If a mathematician has never seen a rigorous proof of a theorem from the axioms of ZFC, and either seen it machine checked, or hand verified it (probably intractible for most real maths), can they say it's true if they subscribe to your approach to truth? I don't think they can.
Given that these proofs don't even exist for most theorems (there are efforts to build libraries of machine checked proofs, but even ignoring the fact that the most recent of these don't start from ZFC, they are by no means complete) it would seem to me that most mathematicians must adopt a more Platonist approach.
To be clear, I like the idea of axiomatisation and I'm a fan of the introduction of proof assistants (indeed I've used Coq pretty heavily in the past), but I dispute that rigourous proof is what actually determines truth; the human understanding of the naturals predates it's formulation in PA, if PA cannot prove something that we know to be true from our understanding of the naturals then that is a limitation of the axiomatic process, we should not start changing our notion of the naturals to fit the axioms.
> This is therefore a notion of validity rather than satisfiability.
As I mentioned in another reply, I have not seen the term validity used in this context, only in cases where the formula is true in all models; this is regular semantic entailment.

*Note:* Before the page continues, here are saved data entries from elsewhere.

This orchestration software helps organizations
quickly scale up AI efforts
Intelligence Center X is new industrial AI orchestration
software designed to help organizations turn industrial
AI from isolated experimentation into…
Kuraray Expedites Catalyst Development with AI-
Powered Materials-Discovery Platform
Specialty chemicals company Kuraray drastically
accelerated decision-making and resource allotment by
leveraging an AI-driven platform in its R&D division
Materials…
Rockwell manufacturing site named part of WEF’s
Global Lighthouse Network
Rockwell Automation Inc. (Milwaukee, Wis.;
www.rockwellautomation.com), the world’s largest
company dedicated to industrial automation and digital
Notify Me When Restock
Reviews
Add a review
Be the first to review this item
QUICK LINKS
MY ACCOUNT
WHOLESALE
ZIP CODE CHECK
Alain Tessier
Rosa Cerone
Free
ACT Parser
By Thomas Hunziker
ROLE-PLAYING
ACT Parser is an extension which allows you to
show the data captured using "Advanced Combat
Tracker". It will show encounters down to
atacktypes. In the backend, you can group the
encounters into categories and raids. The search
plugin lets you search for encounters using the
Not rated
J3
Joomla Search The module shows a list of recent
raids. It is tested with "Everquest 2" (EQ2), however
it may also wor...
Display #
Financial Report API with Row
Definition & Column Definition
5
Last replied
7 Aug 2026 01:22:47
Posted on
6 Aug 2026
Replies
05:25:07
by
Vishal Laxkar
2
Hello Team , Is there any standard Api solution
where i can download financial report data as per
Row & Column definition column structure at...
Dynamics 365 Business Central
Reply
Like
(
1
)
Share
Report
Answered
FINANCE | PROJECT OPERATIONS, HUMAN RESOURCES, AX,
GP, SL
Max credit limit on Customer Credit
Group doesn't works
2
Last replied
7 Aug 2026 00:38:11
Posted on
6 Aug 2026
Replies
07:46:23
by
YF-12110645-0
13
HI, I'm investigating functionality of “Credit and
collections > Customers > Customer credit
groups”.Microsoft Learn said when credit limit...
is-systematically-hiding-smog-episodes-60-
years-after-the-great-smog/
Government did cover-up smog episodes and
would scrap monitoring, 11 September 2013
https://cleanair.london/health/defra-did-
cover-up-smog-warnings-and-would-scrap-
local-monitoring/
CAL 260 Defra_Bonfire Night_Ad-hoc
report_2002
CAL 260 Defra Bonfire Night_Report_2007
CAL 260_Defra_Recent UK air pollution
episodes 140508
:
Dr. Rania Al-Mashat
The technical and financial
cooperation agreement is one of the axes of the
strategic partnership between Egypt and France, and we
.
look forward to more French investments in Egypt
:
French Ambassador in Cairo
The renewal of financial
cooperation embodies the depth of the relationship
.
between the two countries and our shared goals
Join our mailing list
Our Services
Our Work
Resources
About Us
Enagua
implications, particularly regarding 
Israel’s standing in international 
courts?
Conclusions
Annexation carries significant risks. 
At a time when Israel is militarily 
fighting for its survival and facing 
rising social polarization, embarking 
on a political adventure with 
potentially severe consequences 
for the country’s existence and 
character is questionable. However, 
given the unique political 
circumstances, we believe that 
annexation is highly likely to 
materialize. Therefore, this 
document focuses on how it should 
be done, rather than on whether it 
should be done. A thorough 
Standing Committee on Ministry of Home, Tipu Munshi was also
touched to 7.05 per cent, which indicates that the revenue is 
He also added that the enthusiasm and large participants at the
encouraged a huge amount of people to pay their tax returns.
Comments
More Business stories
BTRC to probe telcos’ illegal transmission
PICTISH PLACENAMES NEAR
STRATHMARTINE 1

Note that your original claim, however, was
> A statement is true by definition if and only if it is satisfied in every model.
Did you mean to say "satisfied in every model that satisfies ZFC"?
I am more comfortable with this as a valid mathematical position (although I still claim it is nonstandard terminology); I disagree, but my disagreement is purely philosophical, whereas I hold that the original claim is so nonstandard as to be incorrect.